Whilst Global March came into existence with a strong plea for an international law on protecting children from exploitation, today after two decades, its members and partners spread across 40 countries are not only continuing to campaign for the adoption of these standards by all countries of the world, but are also investing their resources and efforts in awareness raising, social mobilisation and the pressing need for the domestication and implementation of these laws or Conventions, because a law becomes meaningful only if it is enforced. In the pursuit of promoting effective implementation of the Convention, the Global March network has been instrumental in carrying on the advocacy for adoption of national action plans, time bound and integrated policy measures, capacity building of stakeholders, as well as participation of children in decision making process (especially in the Pathfinder Countries). These are subsequently linked with the achievement of the Sustainable Development Goal Target 8.7.

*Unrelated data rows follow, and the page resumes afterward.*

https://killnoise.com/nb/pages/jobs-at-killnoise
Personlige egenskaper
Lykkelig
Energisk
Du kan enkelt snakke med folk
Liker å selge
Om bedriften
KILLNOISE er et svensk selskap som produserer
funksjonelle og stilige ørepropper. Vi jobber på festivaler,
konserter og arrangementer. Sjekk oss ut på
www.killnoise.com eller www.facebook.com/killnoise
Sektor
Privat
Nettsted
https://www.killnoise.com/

Therefore, in the lead up to the 20th anniversary of the adoption of ILO Convention 182 on Worst Forms of Child Labour in June 2019, we urge you to take action by stirring your political leadership to implement the international guidelines and encourage leadership in Eritrea, Tuvalu and Tonga to ratify Convention 182 by the end of 2019. Unless and until we bring legal, behavioural and social attitudinal change amongst all stakeholders of society, sustainable prevention and abolition of child labour from every nook and corner of the world will not be possible. It will take the contribution from all sections of society to see an end to child labour by 2025.
Let’s join hands together today to ensure no child is left behind, no country is left behind.

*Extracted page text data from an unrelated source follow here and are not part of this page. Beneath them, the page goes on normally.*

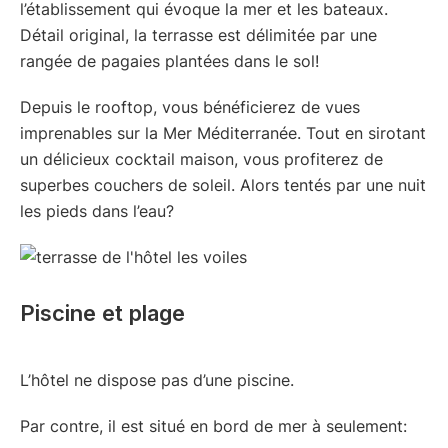
l’établissement qui évoque la mer et les bateaux.
Détail original, la terrasse est délimitée par une
rangée de pagaies plantées dans le sol!
Depuis le rooftop, vous bénéficierez de vues
imprenables sur la Mer Méditerranée. Tout en sirotant
un délicieux cocktail maison, vous profiterez de
superbes couchers de soleil. Alors tentés par une nuit
les pieds dans l’eau?
Piscine et plage
L’hôtel ne dispose pas d’une piscine.
Par contre, il est situé en bord de mer à seulement:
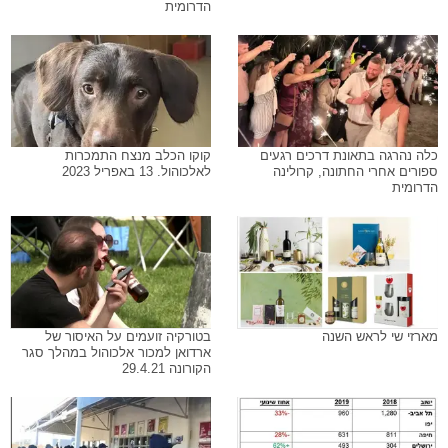
הדרומית
כלה נהרגה בתאונת דרכים רגעים
קוקו הכלב מנצח התמכרות
ספורים אחרי החתונה, קרולינה
לאלכוהול. 13 באפריל 2023
הדרומית
מארזי שי לראש השנה
בטורקיה זועמים על האיסור של
ארדואן למכור אלכוהול במהלך סגר
הקורונה 29.4.21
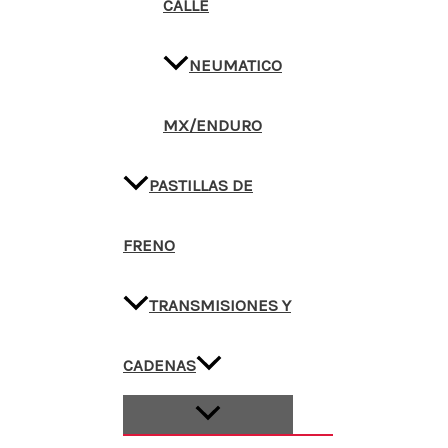
CALLE
NEUMATICO
MX/ENDURO
PASTILLAS DE
FRENO
TRANSMISIONES Y
CADENAS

“None of the sustainable development goals can be achieved without ensuring freedom, safety, health and education of our children globally. The foremost endeavour that the international community stands committed to is the elimination of all forms of child labour by the year 2025. Considering it as a race against time, I call upon the State Heads of Eritrea, Tuvalu and Tonga to ratify this important and fundamental ILO convention with a sense of utmost emergency. A single child stuck in the shackles of slavery is one too many and a single day lost in the life of a child is irrecoverable!”
– Kailash Satyarthi
1. Chau H, Nancy; Kanbur, Ravi. 2001. “The Adoption of International Labor Standards Conventions: Who, When, and Why?”